Je dirais de l’Hôtel Pasteur qu’il s’agit d’un projet architectural qui fait preuve de réversibilité, en étant capable de s’adapter aux besoins de la société civile, dans une société en mouvement qui se transforme très rapidement. C’est donc un « lieu agile » qui doit permettre d’accompagner le temps de l’expérimentation. C’est aussi un lieu non affilié à une discipline précise mais toujours capable d’accueillir des besoins sociétaux.

L’Observatoire L’une des caractéristiques de l’Hôtel à Projets est justement l’aspect temporaire des activités, sans qu’aucune spécialisation ne soit mise en avant. Cependant, y a-t-il des critères ou du moins des orientations particulières sur les types de projets accueillis ?

S. R. – Nous avons associé autour de nous un réseau de partenaires, de forces vives porteuses de différentes pratiques et disciplines dans la ville, qui représentent des besoins variés autour des arts, de la culture, de la santé, du social, de l’éducation… Plutôt que d’avoir une direction artistique, nous avons fait le choix de nous retrouver autour de valeurs et principes fondamentaux, traduits dans une charte qui énonce les principes d’accueil et de séjour de l’Hôtel Pasteur.

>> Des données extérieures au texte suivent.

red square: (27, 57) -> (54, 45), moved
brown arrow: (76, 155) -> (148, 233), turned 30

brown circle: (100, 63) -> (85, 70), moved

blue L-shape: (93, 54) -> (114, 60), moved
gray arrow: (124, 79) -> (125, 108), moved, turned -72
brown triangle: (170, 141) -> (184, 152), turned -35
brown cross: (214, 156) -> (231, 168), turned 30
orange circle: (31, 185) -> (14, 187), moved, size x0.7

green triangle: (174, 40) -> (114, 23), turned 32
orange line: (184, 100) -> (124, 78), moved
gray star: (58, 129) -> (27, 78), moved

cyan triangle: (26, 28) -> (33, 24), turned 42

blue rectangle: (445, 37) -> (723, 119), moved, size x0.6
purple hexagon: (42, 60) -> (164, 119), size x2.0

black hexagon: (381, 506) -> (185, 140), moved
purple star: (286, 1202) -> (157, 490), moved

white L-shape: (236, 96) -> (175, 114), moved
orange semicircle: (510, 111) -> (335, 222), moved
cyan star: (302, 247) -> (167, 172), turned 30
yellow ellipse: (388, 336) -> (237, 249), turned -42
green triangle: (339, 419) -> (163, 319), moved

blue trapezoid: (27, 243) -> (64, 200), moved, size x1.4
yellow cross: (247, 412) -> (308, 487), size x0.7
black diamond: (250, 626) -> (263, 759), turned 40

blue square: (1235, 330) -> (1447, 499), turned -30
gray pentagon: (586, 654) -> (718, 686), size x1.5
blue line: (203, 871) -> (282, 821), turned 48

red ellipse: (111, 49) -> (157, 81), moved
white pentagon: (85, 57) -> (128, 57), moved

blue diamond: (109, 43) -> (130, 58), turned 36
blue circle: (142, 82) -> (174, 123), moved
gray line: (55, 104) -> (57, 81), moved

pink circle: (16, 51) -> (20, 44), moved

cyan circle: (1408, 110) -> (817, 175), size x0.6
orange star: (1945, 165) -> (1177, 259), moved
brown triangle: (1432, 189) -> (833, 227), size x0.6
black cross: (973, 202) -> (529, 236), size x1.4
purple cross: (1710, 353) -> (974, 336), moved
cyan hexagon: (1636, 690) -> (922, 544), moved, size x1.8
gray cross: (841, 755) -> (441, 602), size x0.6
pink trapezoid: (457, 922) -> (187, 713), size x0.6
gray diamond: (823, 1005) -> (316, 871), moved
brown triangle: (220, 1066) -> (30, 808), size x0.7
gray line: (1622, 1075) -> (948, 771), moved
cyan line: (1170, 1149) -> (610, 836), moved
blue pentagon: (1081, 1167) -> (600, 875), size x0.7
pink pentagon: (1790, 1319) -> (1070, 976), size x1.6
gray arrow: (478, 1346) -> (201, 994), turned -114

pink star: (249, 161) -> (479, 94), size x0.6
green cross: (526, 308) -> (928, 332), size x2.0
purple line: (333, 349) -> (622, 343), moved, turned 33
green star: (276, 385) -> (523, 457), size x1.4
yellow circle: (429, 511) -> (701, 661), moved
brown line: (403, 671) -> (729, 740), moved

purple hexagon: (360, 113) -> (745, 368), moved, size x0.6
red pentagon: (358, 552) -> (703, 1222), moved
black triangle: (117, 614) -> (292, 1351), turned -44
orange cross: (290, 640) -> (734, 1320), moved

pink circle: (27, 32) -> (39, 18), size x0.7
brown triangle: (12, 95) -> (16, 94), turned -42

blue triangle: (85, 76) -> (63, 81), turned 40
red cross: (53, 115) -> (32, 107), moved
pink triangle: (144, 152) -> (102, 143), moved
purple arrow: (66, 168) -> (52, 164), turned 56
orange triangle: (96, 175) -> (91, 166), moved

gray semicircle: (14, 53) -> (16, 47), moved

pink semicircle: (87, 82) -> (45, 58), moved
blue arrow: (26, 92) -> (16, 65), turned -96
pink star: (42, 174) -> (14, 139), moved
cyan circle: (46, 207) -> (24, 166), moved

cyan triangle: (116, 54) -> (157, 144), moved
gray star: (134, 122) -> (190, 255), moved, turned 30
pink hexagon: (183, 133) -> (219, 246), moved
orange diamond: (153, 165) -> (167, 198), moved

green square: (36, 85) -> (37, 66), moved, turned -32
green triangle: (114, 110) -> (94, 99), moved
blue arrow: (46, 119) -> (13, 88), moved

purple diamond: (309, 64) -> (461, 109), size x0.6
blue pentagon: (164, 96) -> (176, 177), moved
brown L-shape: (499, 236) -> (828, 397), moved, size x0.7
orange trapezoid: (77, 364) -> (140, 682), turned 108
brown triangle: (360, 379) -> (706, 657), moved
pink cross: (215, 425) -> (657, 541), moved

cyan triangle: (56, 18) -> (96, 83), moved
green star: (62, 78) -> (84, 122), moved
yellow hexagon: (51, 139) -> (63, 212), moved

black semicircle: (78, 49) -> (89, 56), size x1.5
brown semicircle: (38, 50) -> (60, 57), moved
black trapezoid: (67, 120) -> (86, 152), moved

Il s’agit d’un projet architectural qui fait preuve de réversibilité, capable de s’adapter aux besoins de la société civile.

On a essayé d’écrire dix règles de séjour, qui sont plutôt des règles de vie, avec notre conseil collégial. Comme ce lieu est voué à toujours se réinventer, nous avons par exemple décidé de ne pas programmer plus de six mois à l’avance, ni rester plus de trois mois en résidence, pour permettre un turn-over continu.

Nous ne sommes pas une Maison des associations, nous travaillons sur l’appropriation et non sur la propriété. Chaque Rennais doit pouvoir passer à l’Hôtel Pasteur pour expérimenter un projet ou une idée qu’il aurait envie de mettre à l’épreuve avant de la reproduire ailleurs.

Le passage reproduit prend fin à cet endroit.